In 2009 California corrections officers confiscated over 9000 cell phones from prisoners. How are these phones getting into the prison system? They are being smuggled in by family and friends who come to visit, they are being sold to prisoners by guards, and in some cases, they are tossed over fences or fired in via potato cannons.
One inmate from a Georgia prison claims, “Almost everybody has a phone. Almost every phone is a smartphone. Almost everybody with a smartphone has a Facebook”.
Some prisons are working with technology providers to develop solutions that could block reception from the confinement areas. In direct opposition to those efforts are developers who create technology to override the measures.
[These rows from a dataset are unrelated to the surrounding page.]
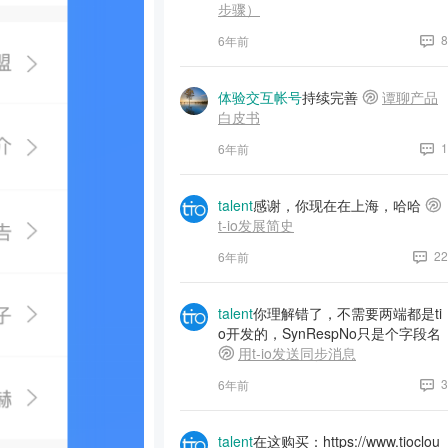
步骤）
8
6年前
体验交互帐号
持续完善
谭聊产品
白皮书
1
6年前
talent
感谢，你现在在上海，哈哈
t-io发展简史
22
6年前
talent
你理解错了，不需要两端都是ti
o开发的，SynRespNo只是个字段名
用t-io发送同步消息
3
6年前
talent
在这购买：https://www.tioclou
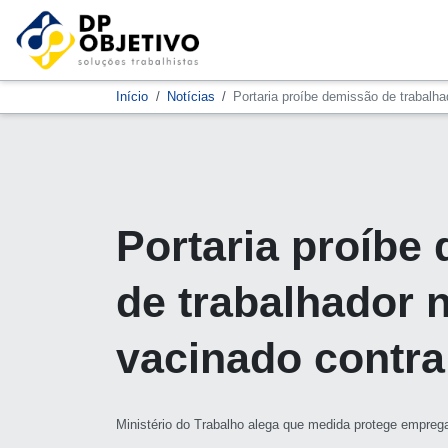
Início
Notícias
Portaria proíbe demissão de trabalha
Portaria proíbe
de trabalhador 
vacinado contra
Ministério do Trabalho alega que medida protege empreg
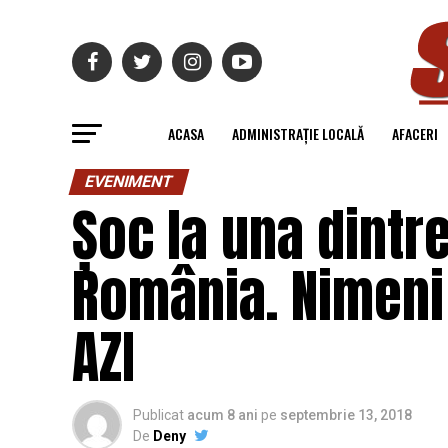
ACASA
ADMINISTRAȚIE LOCALĂ
AFACERI
EVENIMENT
Șoc la una dintr
România. Nimeni 
AZI
Publicat
acum 8 ani
pe
septembrie 13, 2018
De
Deny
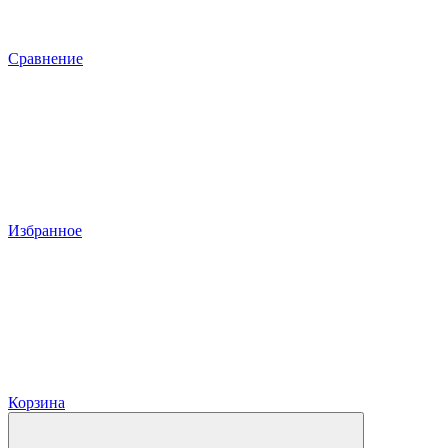
Сравнение
Избранное
Корзина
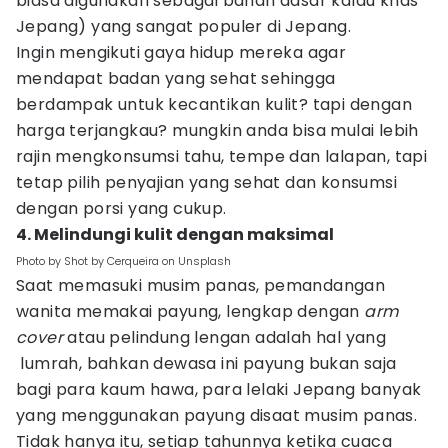
biasa digunakan sebagai bahan dasar kaldu khas
Jepang) yang sangat populer di Jepang.
Ingin mengikuti gaya hidup mereka agar
mendapat badan yang sehat sehingga
berdampak untuk kecantikan kulit? tapi dengan
harga terjangkau? mungkin anda bisa mulai lebih
rajin mengkonsumsi tahu, tempe dan lalapan, tapi
tetap pilih penyajian yang sehat dan konsumsi
dengan porsi yang cukup.
4. Melindungi kulit dengan maksimal
Photo by Shot by Cerqueira on Unsplash
Saat memasuki musim panas, pemandangan
wanita memakai payung, lengkap dengan
arm
cover
atau pelindung lengan adalah hal yang
lumrah, bahkan dewasa ini payung bukan saja
bagi para kaum hawa, para lelaki Jepang banyak
yang menggunakan payung disaat musim panas.
Tidak hanya itu, setiap tahunnya ketika cuaca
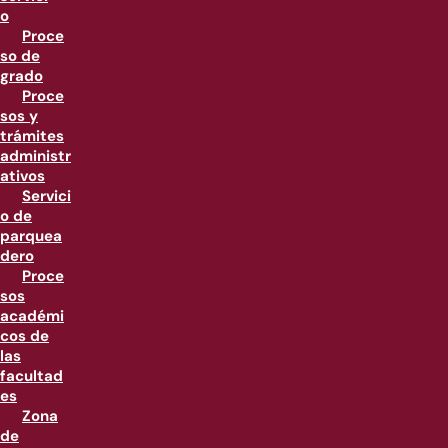
o
Proce
so de
grado
Proce
sos y
trámites
administr
ativos
Servici
o de
parquea
dero
Proce
sos
académi
cos de
las
facultad
es
Zona
de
Hal Goldstein, the publisher of iPhone Life magazine says, “It’s a pure business opportunity…People outside of prison become addicted to their phones, imagine if you had nothing but time on your hands?”
David Fathi, director of the National Prison Project at The American Civil Liberties Union has different ideas about inmates using cell phones. He believes that staying connected to reality via smartphones and other communication devices helps prisoners more easily assimilate back into society after long periods of incarceration.
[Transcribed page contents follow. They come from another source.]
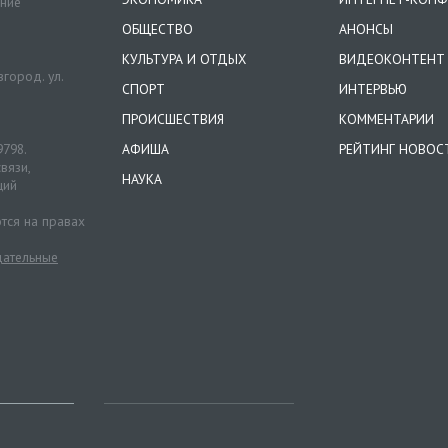
ение
ОБЩЕСТВО
АНОНСЫ
КУЛЬТУРА И ОТДЫХ
ВИДЕОКОНТЕНТ
город. ул.
СПОРТ
ИНТЕРВЬЮ
ПРОИСШЕСТВИЯ
КОММЕНТАРИИ
9798.
АФИША
РЕЙТИНГ НОВОС
вязи,
НАУКА
ций
тся на правах
ательные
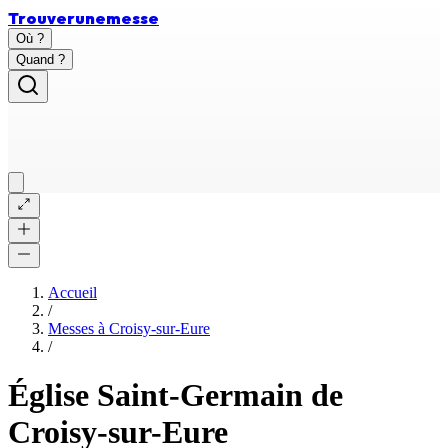
Trouver
une
messe
Où ?
Quand ?
Accueil
/
Messes à
Croisy-sur-Eure
/
Église Saint-Germain de
Croisy-sur-Eure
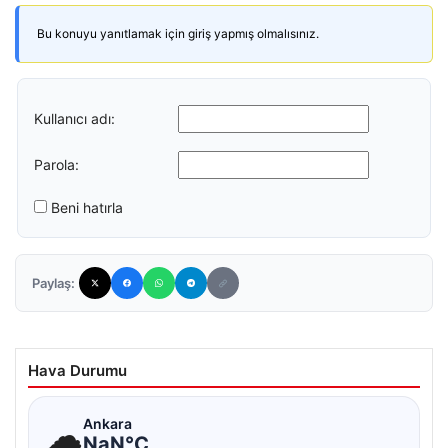
Bu konuyu yanıtlamak için giriş yapmış olmalısınız.
Kullanıcı adı:
Parola:
Beni hatırla
Paylaş:
Hava Durumu
☁
Ankara
NaN°C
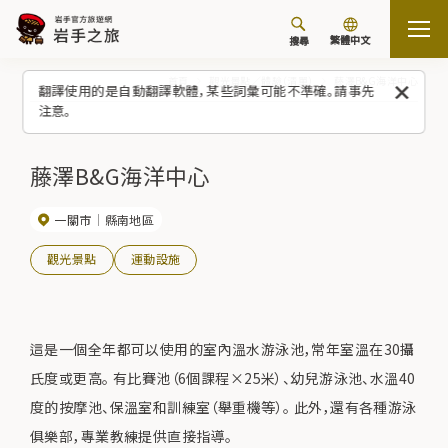
繁體中文
搜尋
首頁
觀光景點／體驗（清單）
藤澤B&G海洋中心
翻譯使用的是自動翻譯軟體，某些詞彙可能不準確。請事先
注意。
藤澤B&G海洋中心
一關市
縣南地區
觀光景點
運動設施
這是一個全年都可以使用的室內溫水游泳池，常年室溫在30攝
氏度或更高。 有比賽池（6個課程×25米）、幼兒游泳池、水溫40
度的按摩池、保溫室和訓練室（舉重機等）。 此外，還有各種游泳
俱樂部，專業教練提供直接指導。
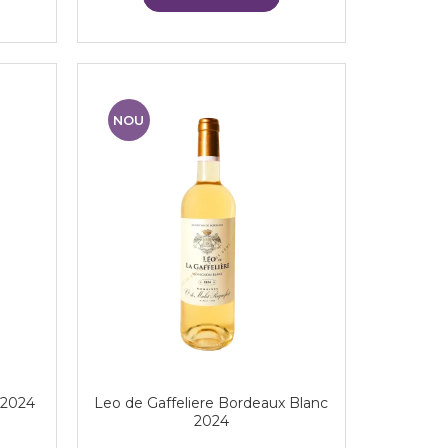
NOU
 2024
Leo de Gaffeliere Bordeaux Blanc
2024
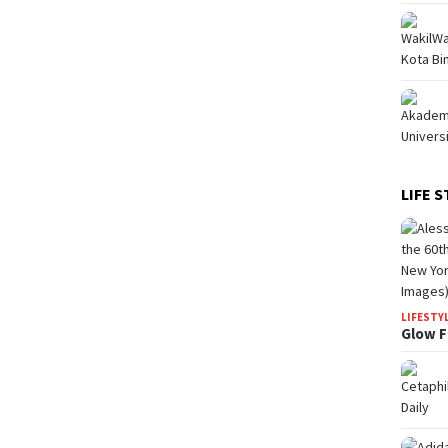
LIFE S
LIFESTY
Glow F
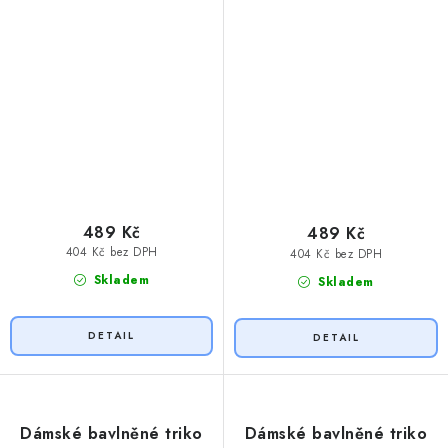
489 Kč
489 Kč
404 Kč bez DPH
404 Kč bez DPH
Skladem
Skladem
Dámské bavlněné triko
Dámské bavlněné triko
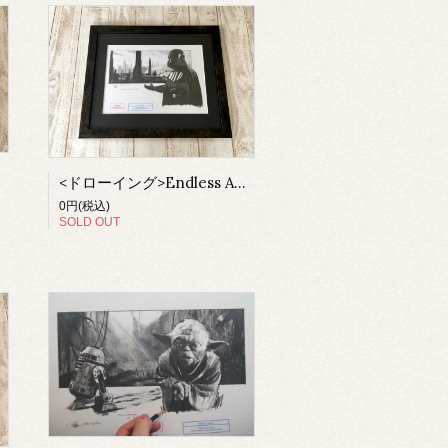
<ドローイング>Endless Ambitions（額付）
0円(税込)
SOLD OUT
Fathi explains,“It shows that even if they are closed institutions, prisons are still part of the larger society….they can’t be forever walled off from technological changes”.
While some believe it may be a good idea to let prisoners stay connected to society via smartphones and social networking sites like Facebook, there is also reason to argue against it.
Jean Taylor of Families fighting for Justice claims, “These perpetrators should not be able to have access to mobile phones in prison, they are getting away with torturing their victims. The social networking sites should police this much more closely!”
Javed Khan, a Victim Support representative adds, “Offenders using Facebook from prison makes a mockery of the idea that they are being punished.”
Colin Gunn, one of Britain’s most infamous gangsters was caught using Facebook to threaten his enemies from prison. In one posting he wrote:
“I will be home one day and I can’t wait to look into certain people’s eyes and see the fear of me being there”.
“It’s good to have an outlet to let you know how I am, some of you will be in for a good slagging and some have let me down badly and will be named and shamed ***ing rats.”
In another case, a young man who killed a shopkeeper during a robbery posted a series of pictures featuring gang signs, apparently celebrating his crime on Facebook.
A representative of Facebook comments on their stance:
“If something is happening which violates our use policy we will be very active and robust in removing it.”